• _What is expected_
Taking the line that contains "The one lane idea was presented to me there –" as the first, copy each line exactly up to and including the last line below.

• _Available data_
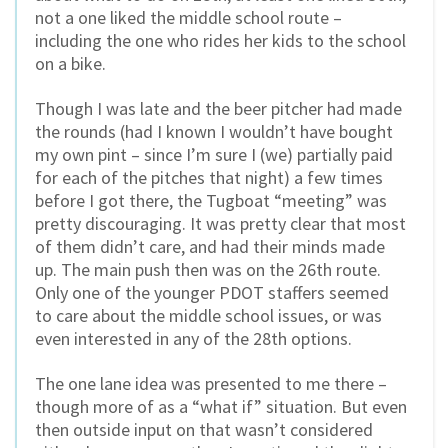
not a one liked the middle school route –
including the one who rides her kids to the school
on a bike.
Though I was late and the beer pitcher had made
the rounds (had I known I wouldn’t have bought
my own pint – since I’m sure I (we) partially paid
for each of the pitches that night) a few times
before I got there, the Tugboat “meeting” was
pretty discouraging. It was pretty clear that most
of them didn’t care, and had their minds made
up. The main push then was on the 26th route.
Only one of the younger PDOT staffers seemed
to care about the middle school issues, or was
even interested in any of the 28th options.
The one lane idea was presented to me there –
though more of as a “what if” situation. But even
then outside input on that wasn’t considered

• _Exercise result_
The one lane idea was presented to me there –
though more of as a “what if” situation. But even
then outside input on that wasn’t considered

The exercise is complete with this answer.